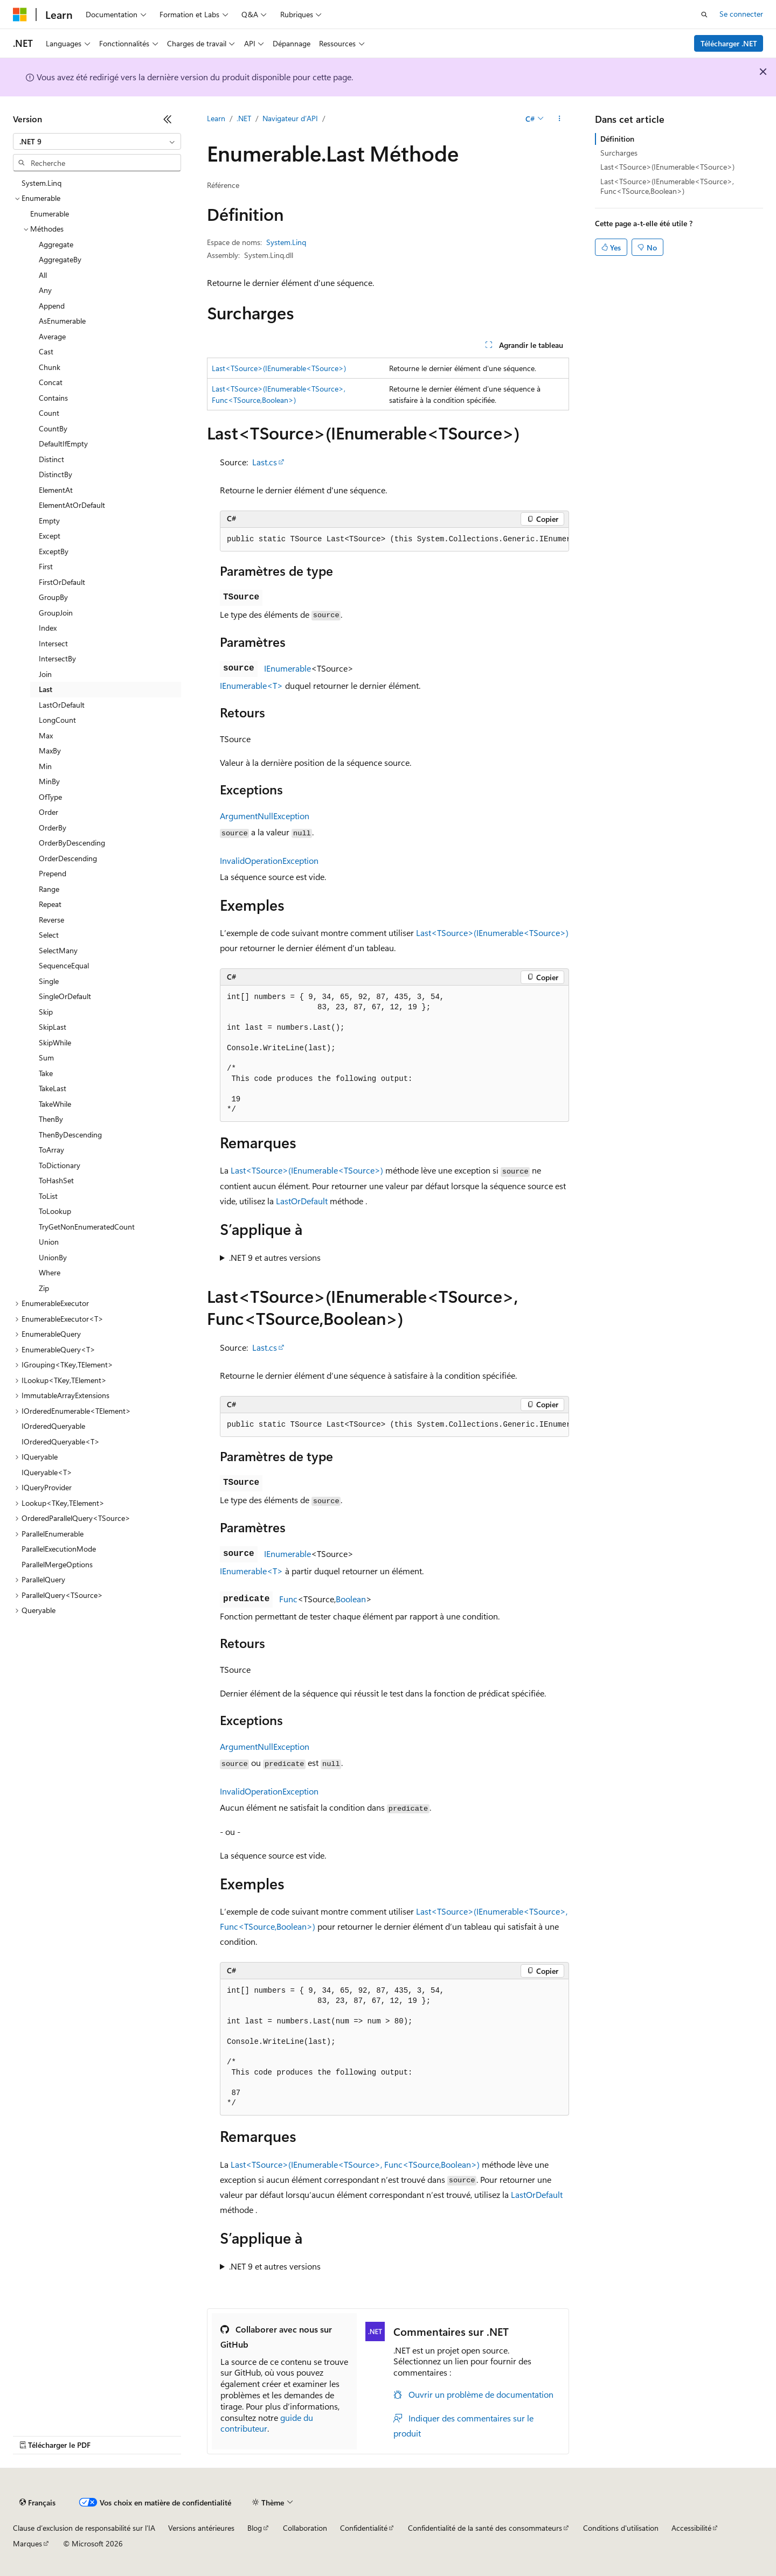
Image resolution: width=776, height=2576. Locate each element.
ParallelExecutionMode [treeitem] (59, 1549)
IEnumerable (287, 668)
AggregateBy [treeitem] (60, 259)
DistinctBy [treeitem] (55, 474)
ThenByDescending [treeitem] (70, 1134)
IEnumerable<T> (251, 685)
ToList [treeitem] (48, 1196)
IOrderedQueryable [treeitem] (53, 1426)
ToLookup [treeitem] (55, 1211)
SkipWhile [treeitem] (55, 1042)
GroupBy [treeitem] (53, 597)
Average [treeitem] (52, 336)
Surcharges (619, 153)
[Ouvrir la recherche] (704, 14)
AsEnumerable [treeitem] (62, 321)
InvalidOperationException (269, 860)
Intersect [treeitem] (53, 643)
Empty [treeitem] (49, 520)
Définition (617, 139)
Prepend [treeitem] (52, 873)
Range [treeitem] (49, 889)
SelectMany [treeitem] (58, 950)
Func (288, 1598)
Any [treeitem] (45, 290)
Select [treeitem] (49, 935)
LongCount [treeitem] (57, 720)
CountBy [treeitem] (53, 428)
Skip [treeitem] (46, 1012)
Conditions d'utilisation (621, 2528)
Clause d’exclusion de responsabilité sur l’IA (84, 2528)
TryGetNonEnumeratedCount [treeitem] (87, 1226)
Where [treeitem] (49, 1272)
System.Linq (286, 242)
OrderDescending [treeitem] (68, 858)
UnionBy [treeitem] (53, 1257)
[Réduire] (167, 119)
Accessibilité (691, 2528)
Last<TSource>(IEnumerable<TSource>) (279, 368)
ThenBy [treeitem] (51, 1119)
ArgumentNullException (264, 815)
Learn (216, 118)
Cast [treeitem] (46, 351)
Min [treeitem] (45, 766)
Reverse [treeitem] (51, 919)
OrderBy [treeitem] (52, 827)
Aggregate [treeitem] (56, 244)
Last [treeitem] (45, 689)
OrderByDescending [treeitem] (72, 842)
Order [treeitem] (48, 812)
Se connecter (741, 14)
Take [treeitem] (46, 1073)
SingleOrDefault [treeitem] (65, 996)
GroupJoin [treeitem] (56, 613)
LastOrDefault (302, 1200)
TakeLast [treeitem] (52, 1088)
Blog (254, 2528)
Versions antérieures (201, 2528)
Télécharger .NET (729, 43)
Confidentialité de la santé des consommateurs (485, 2528)
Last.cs (264, 461)
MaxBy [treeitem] (50, 750)
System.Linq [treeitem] (41, 183)
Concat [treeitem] (51, 382)
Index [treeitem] (48, 628)
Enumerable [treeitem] (49, 213)
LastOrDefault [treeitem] (62, 705)
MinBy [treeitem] (49, 781)
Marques (27, 2543)
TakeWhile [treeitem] (55, 1104)
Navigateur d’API (290, 118)
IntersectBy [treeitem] (57, 658)
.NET (244, 118)
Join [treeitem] (45, 674)
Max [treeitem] (46, 735)
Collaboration (305, 2528)
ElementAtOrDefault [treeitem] (72, 505)
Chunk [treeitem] (49, 367)
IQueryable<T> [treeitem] (47, 1472)
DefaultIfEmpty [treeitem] (63, 443)
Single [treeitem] (49, 981)
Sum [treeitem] (46, 1057)
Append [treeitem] (52, 306)
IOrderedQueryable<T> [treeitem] (61, 1441)
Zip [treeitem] (44, 1288)
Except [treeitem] (49, 535)
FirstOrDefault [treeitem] (62, 582)
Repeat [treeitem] (50, 904)
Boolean (351, 1598)
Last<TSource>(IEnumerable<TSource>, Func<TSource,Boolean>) (355, 2164)
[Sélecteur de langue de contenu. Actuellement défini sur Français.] (37, 2502)
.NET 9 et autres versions (275, 1257)
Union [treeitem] (49, 1242)
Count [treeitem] (49, 413)
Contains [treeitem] (53, 398)
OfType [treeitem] (50, 797)
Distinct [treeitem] (51, 459)
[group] (394, 539)
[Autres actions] (559, 119)
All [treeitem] (43, 275)
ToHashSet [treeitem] (56, 1180)
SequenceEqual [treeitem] (64, 965)
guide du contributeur (266, 2423)
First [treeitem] (46, 566)
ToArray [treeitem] (51, 1149)
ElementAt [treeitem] (56, 490)
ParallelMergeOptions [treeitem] (57, 1564)
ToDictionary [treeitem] (59, 1165)
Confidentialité (363, 2528)
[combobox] (97, 141)
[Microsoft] (20, 15)
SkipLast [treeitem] (52, 1027)
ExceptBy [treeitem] (53, 551)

———

▶ TO DO
Out of the data above, give again only the lines starting at the one holding "CountBy [treeitem] (53, 428)" and ending at the one holding "Union [treeitem] (49, 1242)", unchanged.

▶ ANSWER SPACE
CountBy [treeitem] (53, 428)
Skip [treeitem] (46, 1012)
Conditions d'utilisation (621, 2528)
Clause d’exclusion de responsabilité sur l’IA (84, 2528)
TryGetNonEnumeratedCount [treeitem] (87, 1226)
Where [treeitem] (49, 1272)
System.Linq (286, 242)
OrderDescending [treeitem] (68, 858)
UnionBy [treeitem] (53, 1257)
[Réduire] (167, 119)
Accessibilité (691, 2528)
Last<TSource>(IEnumerable<TSource>) (279, 368)
ThenBy [treeitem] (51, 1119)
ArgumentNullException (264, 815)
Learn (216, 118)
Cast [treeitem] (46, 351)
Min [treeitem] (45, 766)
Reverse [treeitem] (51, 919)
OrderBy [treeitem] (52, 827)
Aggregate [treeitem] (56, 244)
Last [treeitem] (45, 689)
OrderByDescending [treeitem] (72, 842)
Order [treeitem] (48, 812)
Se connecter (741, 14)
Take [treeitem] (46, 1073)
SingleOrDefault [treeitem] (65, 996)
GroupJoin [treeitem] (56, 613)
LastOrDefault (302, 1200)
TakeLast [treeitem] (52, 1088)
Blog (254, 2528)
Versions antérieures (201, 2528)
Télécharger .NET (729, 43)
Confidentialité de la santé des consommateurs (485, 2528)
Last.cs (264, 461)
MaxBy [treeitem] (50, 750)
System.Linq [treeitem] (41, 183)
Concat [treeitem] (51, 382)
Index [treeitem] (48, 628)
Enumerable [treeitem] (49, 213)
LastOrDefault [treeitem] (62, 705)
MinBy [treeitem] (49, 781)
Marques (27, 2543)
TakeWhile [treeitem] (55, 1104)
Navigateur d’API (290, 118)
IntersectBy [treeitem] (57, 658)
.NET (244, 118)
Join [treeitem] (45, 674)
Max [treeitem] (46, 735)
Collaboration (305, 2528)
ElementAtOrDefault [treeitem] (72, 505)
Chunk [treeitem] (49, 367)
IQueryable<T> [treeitem] (47, 1472)
DefaultIfEmpty [treeitem] (63, 443)
Single [treeitem] (49, 981)
Sum [treeitem] (46, 1057)
Append [treeitem] (52, 306)
IOrderedQueryable<T> [treeitem] (61, 1441)
Zip [treeitem] (44, 1288)
Except [treeitem] (49, 535)
FirstOrDefault [treeitem] (62, 582)
Repeat [treeitem] (50, 904)
Boolean (351, 1598)
Last<TSource>(IEnumerable<TSource>, Func<TSource,Boolean>) (355, 2164)
[Sélecteur de langue de contenu. Actuellement défini sur Français.] (37, 2502)
.NET 9 et autres versions (275, 1257)
Union [treeitem] (49, 1242)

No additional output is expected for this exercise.